Two billion years ago, a vast body of magma cooled slowly beneath what is now Limpopo and North West province, sorting its minerals into neat, mineable layers. The result — the Bushveld Igneous Complex — is the largest known layered intrusion on Earth and holds approximately 90% of the world's platinum group metal (PGM) reserves: platinum, palladium, rhodium, ruthenium, iridium, and osmium.

No other commodity on the planet is this geographically concentrated. OPEC controls perhaps 40% of oil supply. The DRC produces 70% of cobalt. South Africa's grip on PGMs — roughly 70% of mined platinum and over 80% of rhodium — exceeds both. When we placed South Africa second in our ranking of Africa's richest countries by natural resources, the Bushveld carried much of the argument.

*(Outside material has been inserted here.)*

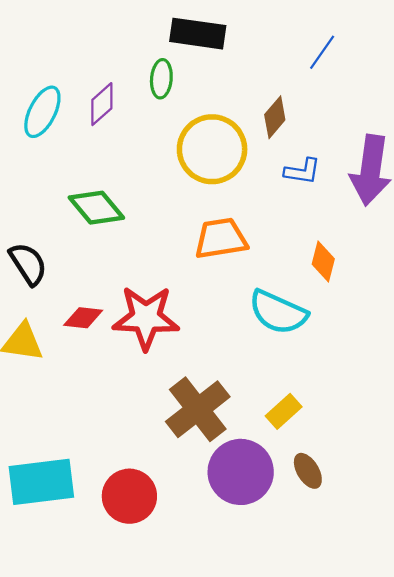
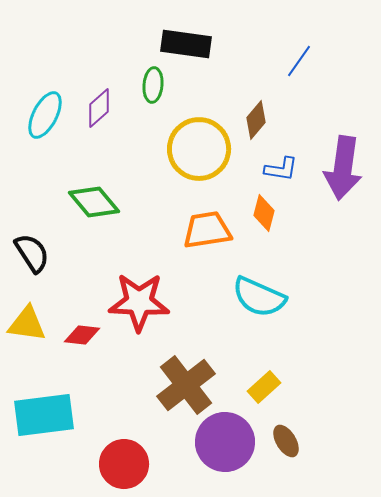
orange diamond: (323, 262) -> (264, 213), moved
red diamond: (83, 318) -> (82, 335), moved
cyan rectangle: (41, 482) -> (44, 415), moved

The Crash: When the Future Arrived Early

For most of the modern era, PGM demand meant one thing: catalytic converters. Every petrol and diesel vehicle needs platinum, palladium, and rhodium to scrub its exhaust. That single application drove rhodium to nearly $30,000 an ounce in 2021 — briefly the most valuable commonly traded metal on Earth — and palladium above $3,000.

Then the battery-electric vehicle arrived at scale. BEVs have no exhaust, no converter, no PGM content. As EV adoption curves steepened, automakers destocked, and between 2022 and 2024 rhodium collapsed to under $5,000 and palladium to around $1,000. For South Africa the damage was national in scale: PGMs are consistently among its largest export earners, and the industry employs around 170,000 people directly. Mines moved to care-and-maintenance; producers cut capital spending to the bone.

It was the commodity-dependence lesson from our African trade briefing in miniature: when your export basket concentrates in one product, you import the volatility of a single global industry.

The Recovery — and the Two-Part Bull Case

Since 2025, platinum has staged a striking recovery, at times trading at multi-year highs. The bull case rests on two legs, one cyclical and one structural.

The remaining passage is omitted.